Despite my strong support of our ongoing efforts to produce more renewable energy, I have always held reservations about wind power due to the potential impacts upon birds and bats. While it’s true that the siting of windmills, and avoiding high impact areas (e.g., migratory flyways), can help reduce animal deaths, a new study published in BioScience this month suggests that mortalities may be significant. Estimates place the number of bats killed in 2012 at around 600,000. And this could be on the conservative side, according to Mark Hayes, a bat biologist at the University of Colorado. Hays reports,
Even if the population was known definitely, Hayes says his estimate of deaths—based on fairly elaborate “distribution-fitting analysis”—is almost surely on the low side, perhaps only two-thirds the real figure. (His figures are in the ballpark with earlier wind vs. bat studies using other forms of estimation.) Hayes used the lowest numbers whenever a range of deaths was presented from the 21 locations across the nation he studied. Most of the other work he drew those numbers from only [sic] looked at bat fatalities during peak migration times, when figures were likely to be at the highest but which also misses the drumbeat of bat deaths from the rest of the year. Some of the areas with the largest known populations of bats, like the Southwest, didn’t have study sites.

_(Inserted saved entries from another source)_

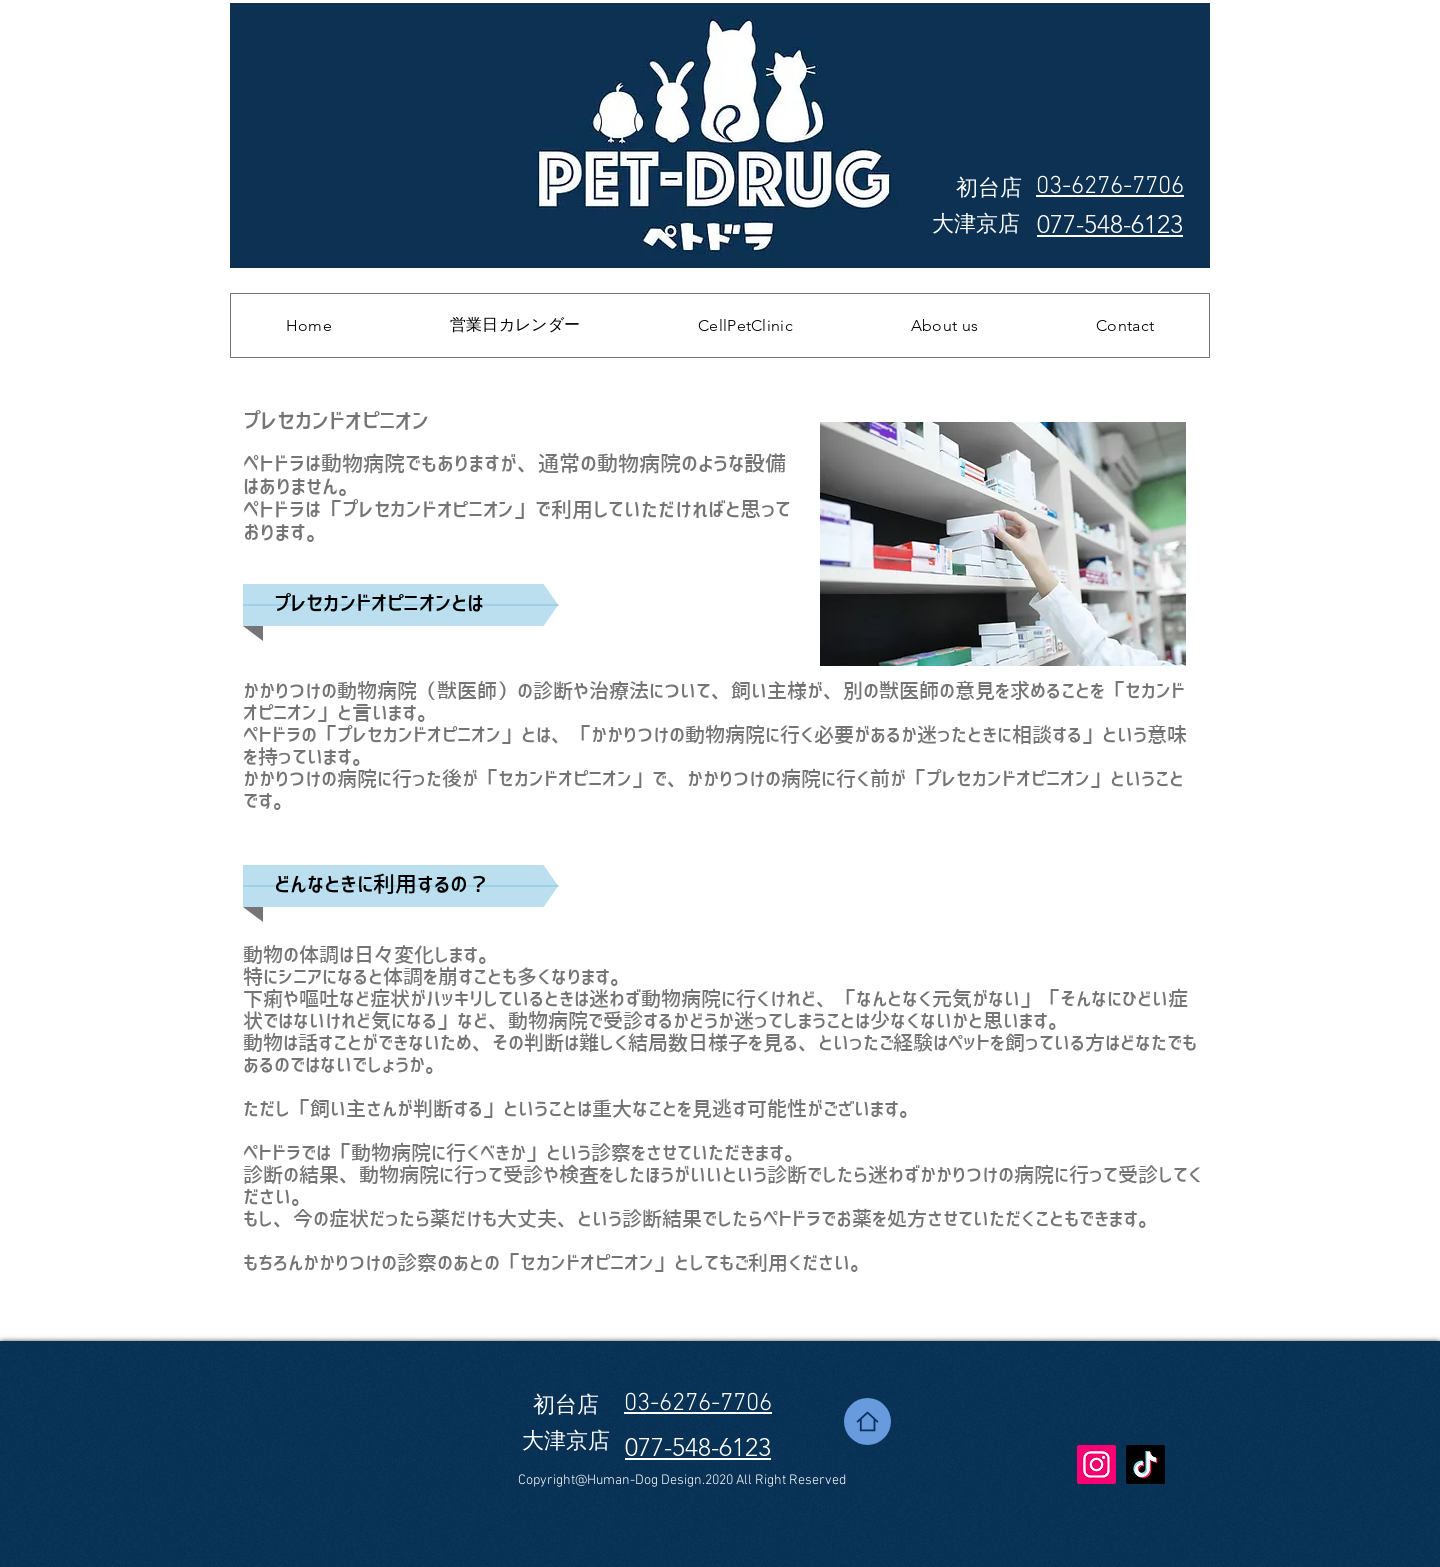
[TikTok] (1145, 1464)
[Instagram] (1096, 1464)
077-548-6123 (1110, 224)
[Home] (867, 1421)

The USGS too is doing a lot of research on this issue, and has reported that “tree bats” or those that roost in trees are the ones most susceptible to windmills, due to their migratory habits and patterns. Why are bats attracted and why are they dying? Indeed, new research suggests that windmills may be serving as “attractive nuisances,” and actually attracting bats to their certain death, because of the flying insects, which the bats eat, being attracted to the heat generated from the turbines. More theories on the fatal attraction here. This same research suggests that bats are dying not only from blunt trauma from being hit by spinning blades, but may be, in fact, dying to the significant differential in barometric pressure, which is believed to be causing immediate death from barotrauma. The bat’s lungs literally explode from the rapid differential.
I’ve discussed previously the serious threats to bats nationwide from white nose syndrome (WNS), which impacts predominantly colonial bats, or those that live and hibernate in caves and cave-like habitats. Since WNS has not been observed in tree bats, the possibility that windmills now pose serious threats to tree bat species creates the perfect storm for all bats species. This, at a time, when our bees, as pollinators, are also under serious stress from Colony Collapse Disorder. Given what we now know, and given that wind generation will continue to rise exponentially over the next two decades (1/5 of the nation’s power is expected to come from wind by 2030), these concerns warrant further research and a serious national discussion on the future plans and expansion of wind power.